У меня была хорошая, легкая жизнь. Можно только радоваться. Большая часть времени проходила в развлечениях. Делала покупки, путешествовала, посещала разные лекции, занималась благотворительностью. Рисовала маслом цветы на маленьких деревянных дощечках. У меня есть домработница, садовник. У меня есть деятельный муж, которого часто не бывает дома. Дети наши выросли.

Когда я иду спать, в моем доме остается семь пустых спален. Семь. Все убранные. Родители воспитывают детей, чтобы они стали независимыми, и, поверьте мне, радуются, когда они уезжают. Ваш дом, в конце концов, принадлежит вам. Наконец-то вы избавляетесь от бесконечных поучений этих всезнаек. Джон-младший, мой старший сын, живет в северо-восточной части Манхэттена, это не так далеко. Дэвид — в Калифорнии. Эндрю — в Мейне.

Младшая дочь Сьюзен поступила в сентябре в колледж Браунского университета. Я сама отвезла ее туда. Мы погрузили в машину коробки и старомодный чемодан, который после моих уговоров она разрешила для себя купить. На чемодане выгравировали инициалы Сьюзен. Она была недовольна: «Сейчас не 1958 год, мама, и не 1908. И я не собираюсь в путешествие по Европе». С. Б. Т. Сьюзен Бреннан Тайлер. Когда девочки уезжают учиться, они берут чемоданы…

Я очень надеялась, что эта поездка будет удачной, и о ней можно будет вспомнить, но, по правде говоря, мы обе были на грани срыва. Мне хотелось, чтобы все было по-моему. У Сьюзен обо всем свои понятия. Она нервничала: новое место, так много новых людей. Сьюзен дерзит только со мной, с другими ведет себя почтительно и мягко. Она отвечала мне грубо и резко. Я предложила остановиться позавтракать, но Сьюзен сказала, что не голодна. Я разговорилась с ее соседкой по комнате, девочкой из северной Калифорнии, которая приехала одна, без сопровождения. Но Сьюзен извинилась перед ней, а меня выставила из комнаты. В банке я пошутила, не хочет ли она заказать чек с изображением радуги или игрушечного мишки. Бог мой! Она посмотрела на меня так, как если бы я предложила ей надеть матросскую форму, чтобы на следующий день стать первоклассницей. Провожая меня к машине, она наконец-то смягчилась: «Веди осторожно. Я скоро позвоню».
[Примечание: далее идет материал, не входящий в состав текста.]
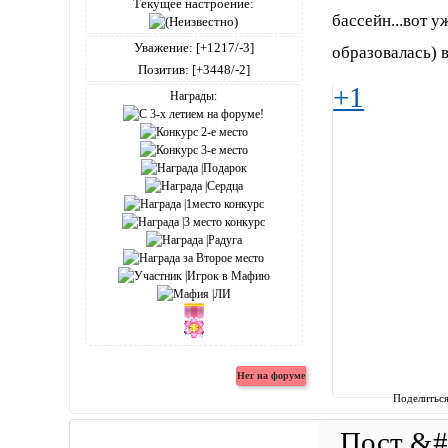
Текущее настроение:
бассейн...вот у
Уважение:
[+1217/-3]
образовалась) 
Позитив:
[+3448/-2]
+1
Награды:
Поделитьс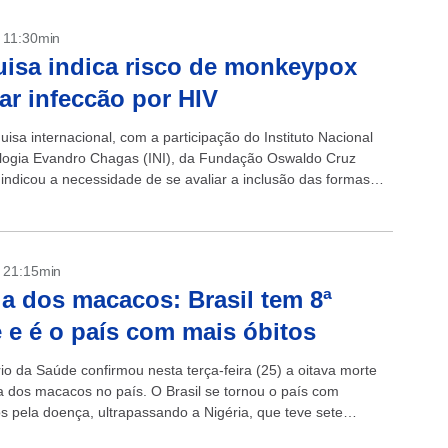
- 11:30min
isa indica risco de monkeypox
ar infeccão por HIV
isa internacional, com a participação do Instituto Nacional
ologia Evandro Chagas (INI), da Fundação Oswaldo Cruz
 indicou a necessidade de se avaliar a inclusão das formas
e monkeypox como uma nova...
- 21:15min
la dos macacos: Brasil tem 8ª
 e é o país com mais óbitos
io da Saúde confirmou nesta terça-feira (25) a oitava morte
la dos macacos no país. O Brasil se tornou o país com
os pela doença, ultrapassando a Nigéria, que teve sete
s Estados...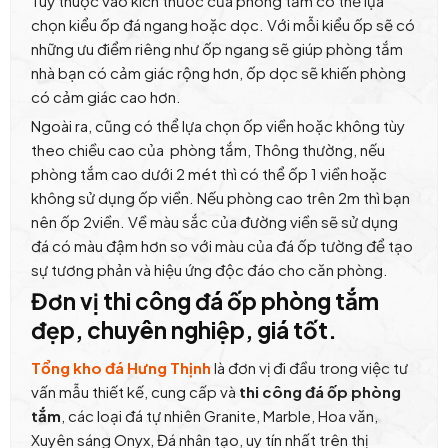
Tuỳ thuộc vào kích thước của phòng tắm có thể lựa
chọn kiểu ốp đá ngang hoặc dọc. Với mỗi kiểu ốp sẽ có
những ưu điểm riêng như ốp ngang sẽ giúp phòng tắm
nhà bạn có cảm giác rộng hơn, ốp dọc sẽ khiến phòng
có cảm giác cao hơn.
Ngoài ra, cũng có thể lựa chọn ốp viền hoặc không tùy
theo chiều cao của phòng tắm, Thông thường, nếu
phòng tắm cao dưới 2 mét thì có thể ốp 1 viền hoặc
không sử dụng ốp viền. Nếu phòng cao trên 2m thì bạn
nên ốp 2viền. Về màu sắc của đường viền sẽ sử dụng
đá có màu đậm hơn so với màu của đá ốp tường để tạo
sự tương phản và hiệu ứng độc đáo cho căn phòng.
Đơn vị thi công đá ốp phòng tắm
đẹp, chuyên nghiệp, giá tốt.
Tổng kho đá Hưng Thịnh
là đơn vị đi đầu trong việc tư
vấn mẫu thiết kế, cung cấp và
thi công đá ốp phòng
tắm
, các loại đá tự nhiên Granite, Marble, Hoa văn,
Xuyên sáng Onyx, Đá nhân tạo, uy tín nhất trên thị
Назад я ехала в каком-то оцепенении. Да. Я чувствовала себя просто ужасно. Душевно или физически — трудно сказать. Ладони на руле вспотели, сердце колотилось. Ехала со скоростью шестьдесят миль в час, а мне казалось, что двигаюсь еле-еле. Я поглядывала на себя в зеркало заднего вида, это меня немного успокаивало. Я одновременно гордилась своей единственной дочерью и завидовала ей. Девятнадцать лет, первая ночь в общежитии одного из старейших университетов Новой Англии. Машину вела одной рукой, вторую высунула в окно, чтобы ощущать поток холодного воздуха. Проехав несколько миль по штату Коннектикут, я разглядела в стороне от шоссе ряд магазинов и большое округлое «М» от Макдональдса. Проехала еще немного, вылезла из машины и пошла назад.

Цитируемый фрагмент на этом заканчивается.